[RFC] Landlock: mutable domains (and supervisor notification uAPI options)

Sun Feb 15 02:54:08 UTC 2026

Hi,

Recently I have been continuing work on the previously proposed Landlock
supervise feature (context below).  While I do have some rough PoCs, and
I'm aware that sometimes code is better than talk, because of the amount
of work involved, I would like to get some early feedback on the design
before continuing.

Scrappy demo (just 2-3 min screencasts):

- user-space implemented "permissive mode":
    https://fileshare.maowtm.org/landlock-20260214/demo.mp4
- mutable domains based on a reloadable config file:
    https://fileshare.maowtm.org/landlock-20260213/demo.mp4

While I would be glad to receive reviews from anyone (and I've added
people who have replied to the previous RFC in CC), Günther, when you are
not too busy, can you kindly give this a review?  A lot of this has
already been discussed with Mickaël, in fact a large part of this design
was from his suggestions.  I apologize in advance for the length of this
email - please feel free to respond to any part of it, and whenever you
have time to.

PoC code used in the above videos are largely generated, somewhat buggy,
and unreviewed, but they are available:

- mutable domains:
    https://github.com/micromaomao/linux-dev/pull/26/changes
- supervisor notification:
    https://github.com/micromaomao/linux-dev/pull/27/changes

The motivations listed in [1] are still relevant, and to add to that, here
are some additional examples of things we can do with the supervisor
feature (all from unprivileged applications):

- Implementing a version of StemJail [2] which does not rely on bind
  mounts and LD_PRELOAD (for the notification part, not for access
  control).  Or in fact, any other uses of LD_PRELOAD for the purpose of
  finding out what files are accessed.

- For island [3], some sort of denial logging tied to the context,
  integrated in the tool itself (rather than through kernel audit) and
  live config reload.

- Use in a non-security related context, such as automated build
  dependency tracking.

[1]: https://lore.kernel.org/all/cover.1741047969.git.m@maowtm.org/
[2]: https://github.com/stemjail/stemjail
[3]: https://github.com/landlock-lsm/island

Background
----------

A while ago I sent a "Landlock supervise" RFC patch series [1], in which I
proposed to extend Landlock with additional functionality to support
"interactive" rule enforcement.  In discussion with Mickaël, we decided to
split this work into 3 stages:  quiet flag, mutable domains, and finally
supervisor notification.  Relevant discussions are at [4] and in replies
to [1].

The patch for quiet flag [5] has gone through multiple review iterations
already.  It is useful on its own, but it was also motivated by the
eventual use in controlling supervisor notification.

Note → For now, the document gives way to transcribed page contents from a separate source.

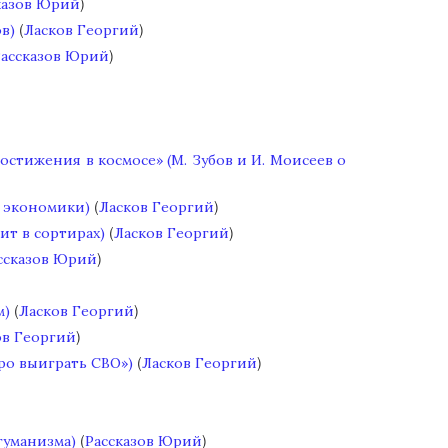
)
казов Юрий
(
)
в)
Ласков Георгий
)
Рассказов Юрий
остижения в космосе» (М. Зубов и И. Моисеев о
(
)
и экономики)
Ласков Георгий
(
)
ит в сортирах)
Ласков Георгий
)
ссказов Юрий
(
)
м)
Ласков Георгий
)
ов Георгий
(
)
тро выиграть СВО»)
Ласков Георгий
(
)
гуманизма)
Рассказов Юрий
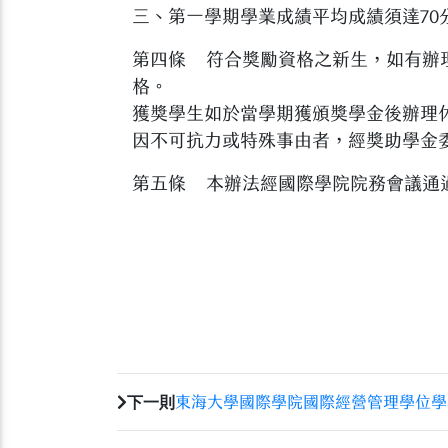
三、第一學期學業成績平均成績須達70
第四條 符合獎勵資格之新生，如有辦
格。
獲獎學生如於當學期獲頒獎學金後辦理
因不可抗力或特殊事由者，經獎助學金
第五條 本辦法經國際學院院務會議通
下一則
東海大學國際學院國際經營管理學位學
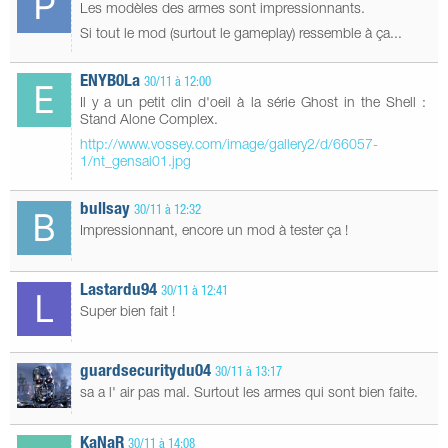
Les modèles des armes sont impressionnants.
Si tout le mod (surtout le gameplay) ressemble à ça...
ENYB0La
30/11 à 12:00
Il y a un petit clin d'oeil à la série Ghost in the Shell :
Stand Alone Complex.
http://www.vossey.com/image/gallery2/d/66057-
1/nt_gensai01.jpg
bullsay
30/11 à 12:32
Impressionnant, encore un mod à tester ça !
Lastardu94
30/11 à 12:41
Super bien fait !
guardsecuritydu04
30/11 à 13:17
sa a l' air pas mal. Surtout les armes qui sont bien faite.
KaNaR
30/11 à 14:08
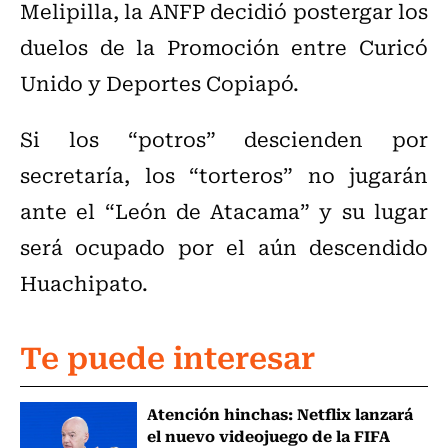
Melipilla, la ANFP decidió postergar los
duelos de la Promoción entre Curicó
Unido y Deportes Copiapó.
Si los “potros” descienden por
secretaría, los “torteros” no jugarán
ante el “León de Atacama” y su lugar
será ocupado por el aún descendido
Huachipato.
Te puede interesar
Atención hinchas: Netflix lanzará
el nuevo videojuego de la FIFA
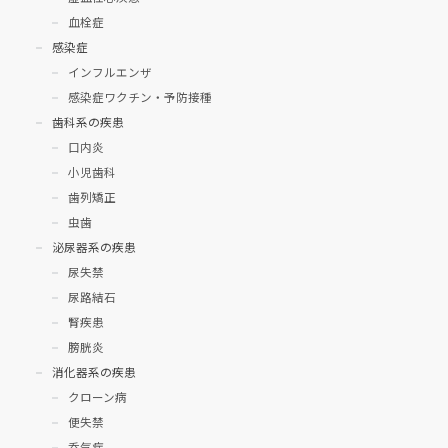
血栓症
感染症
インフルエンザ
感染症ワクチン・予防接種
歯科系の疾患
口内炎
小児歯科
歯列矯正
虫歯
泌尿器系の疾患
尿失禁
尿路結石
腎疾患
膀胱炎
消化器系の疾患
クローン病
便失禁
呑気症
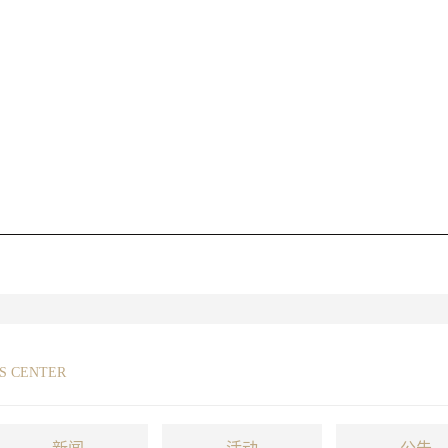
S CENTER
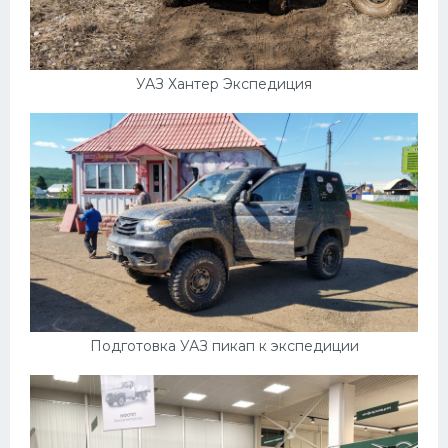
УАЗ Хантер Экспедиция
Подготовка УАЗ пикап к экспедиции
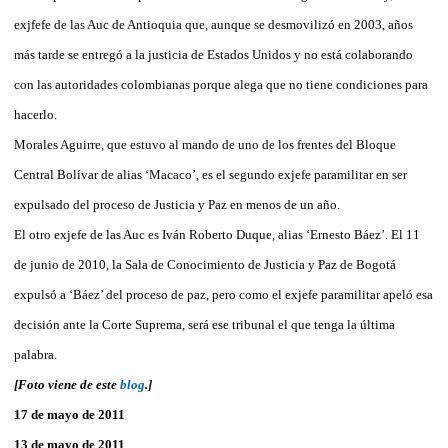
exjfefe de las Auc de Antioquia que, aunque se desmovilizó en 2003, años
más tarde se entregó a la justicia de Estados Unidos y no está colaborando
con las autoridades colombianas porque alega que no tiene condiciones para
hacerlo.
Morales Aguirre, que estuvo al mando de uno de los frentes del Bloque
Central Bolívar de alias ‘Macaco’, es el segundo exjefe paramilitar en ser
expulsado del proceso de Justicia y Paz en menos de un año.
El otro exjefe de las Auc es Iván Roberto Duque, alias ‘Ernesto Báez’. El 11
de junio de 2010, la Sala de Conocimiento de Justicia y Paz de Bogotá
expulsó a ‘Báez’ del proceso de paz, pero como el exjefe paramilitar apeló esa
decisión ante la Corte Suprema, será ese tribunal el que tenga la última
palabra.
[Foto viene de este
blog
.]
17 de mayo de 2011
13 de mayo de 2011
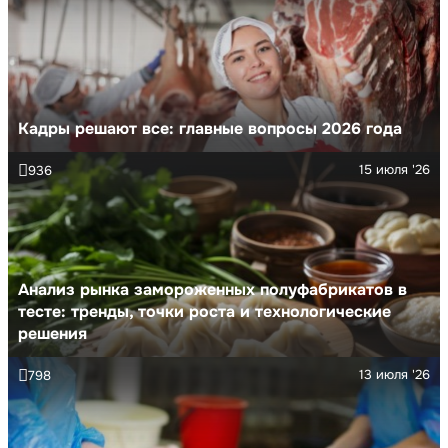
Кадры решают все: главные вопросы 2026 года
15 июля '26
936
Анализ рынка замороженных полуфабрикатов в
тесте: тренды, точки роста и технологические
решения
13 июля '26
798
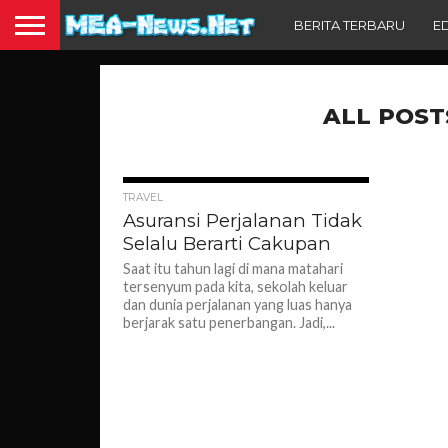
BERITA TERBARU
E
ALL POST
1.1K
TRAVEL
Asuransi Perjalanan Tidak
Selalu Berarti Cakupan
Saat itu tahun lagi di mana matahari
tersenyum pada kita, sekolah keluar
dan dunia perjalanan yang luas hanya
berjarak satu penerbangan. Jadi,...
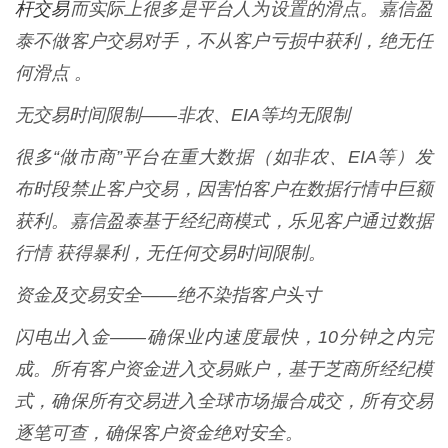
杆交易
而实际上很多是平台人为设置的滑点。嘉信盈
泰不做客户交易对手，不从客户亏损中获利，绝无任
何滑点 。
无交易时间限制——非农、EIA等均无限制
很多“做市商”平台在重大数据（如非农、EIA等）发
布时段禁止客户交易，因害怕客户在数据行情中巨额
获利。嘉信盈泰基于经纪商模式，乐见客户通过数据
行情 获得暴利，无任何交易时间限制。
资金及交易安全——绝不染指客户头寸
闪电出入金——确保业内速度最快，10分钟之内完
成。所有客户资金进入交易账户，基于芝商所经纪模
式，确保所有交易进入全球市场撮合成交，所有交易
逐笔可查，确保客户资金绝对安全。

The next stage is to introduce "mutable domains".  The motivation for this
is two fold:

1. This allows the supervisor to allow access to (large) file hierarchies
   without needing to be woken up again for each access.
2. Because we cannot block within security_path_mknod and other
   directory-modification related hooks [6], the proposal was to return
   immediately from those hooks after queuing the supervisor notification,
   then wait in a separate task_work.  This however means that we cannot
   directly "allow" access (and even if we can, it may introduce TOCTOU
   problems).  In order to allow access to requested files, the supervisor
   has to add additional rules to the (now mutable) domain which will
   allow the required access.

[1]: https://lore.kernel.org/all/cover.1741047969.git.m@maowtm.org/
[4]: https://github.com/landlock-lsm/linux/issues/44
[5]: https://lore.kernel.org/all/cover.1766330134.git.m@maowtm.org/
[6]: https://lore.kernel.org/all/20250311.Ti7bi9ahshuu@digikod.net/

Proposed changes
----------------

This patchset introduces the concept of "supervisor" and "supervisee"
rulesets (alternative names for this are "static"/"dynamic",
"mutable"/"immutable" etc), which are Landlock rulesets that are joined
together when enforced.  The supervisee ruleset can be thought of as the
"static" part of a domain, and the supervisor ruleset can be thought of as
the "dynamic" part.  The two rulesets can have different rules and access
rights for individual rules, but they internally have the same sets of
handled access and scope bits.  When an access request is evaluated for
processes in such domains, the access is allowed if, for each layer,
either the supervisee or the supervisor ruleset of that domain allows the
access.

A Landlock supervisor will first create the supervisor ruleset, which
internally creates a ref-counted landlock_supervisor which the unmerged
(and in fact, unmergeable, to prevent accidental misuse) landlock_ruleset
will point to.  Through a new ioctl, the user can get a supervisee ruleset
with the attached supervisor (this relationship does not necessarily have
to be 1-1), which can then be passed to landlock_restrict_self() by a
child process.  The supervisor can also at any time (before the ioctl,
before the landlock_restrict_self() call, or after it) modify the
supervisor ruleset to add or remove (via a new "intersect" flag) rules or
change access rights, and commit those changes through a flag passed to
landlock_add_rule() (although maybe this would be better done as an
ioctl() on the supervisor?), after which the changes start affecting the
child.

The supervisee ruleset is immutable, it is basically the current
landlock_ruleset, and internally we continue to "fold" rules from parents
into the child's rbtree.  However, since all ancestor supervisor rulesets
are mutable, we cannot simply fold the supervisor rules from parents into
its children at enforce time, as it may be removed or changed later at a
parent layer.  Therefore, if an access is not allowed by any layer's
supervisee ruleset (which is quick to check thanks to the "folding" of the
supervisee rules), Landlock will then have to check that the access is
allowed by the supervisor rulesets of all the denying layers. (The access
is also denied if any of the denying layers does not have a supervisor
ruleset, in this case we don't even have to check the other supervisor
rulesets.)

To enable removing rules from a ruleset, we also implement the
LANDLOCK_ADD_RULE_INTERSECT flag for landlock_add_rule().  If this is
passed, instead of adding rules, the corresponding rule, if it exists, is
updated to be the intersection of the existing access rights and the
specified access rights.  If the result is zero, the rule is removed.  For
API consistency, the LANDLOCK_ADD_RULE_INTERSECT flag will be supported
for both supervisor and supervisee (i.e. existing) rulesets, but it is
probably only useful for supervisor rulesets.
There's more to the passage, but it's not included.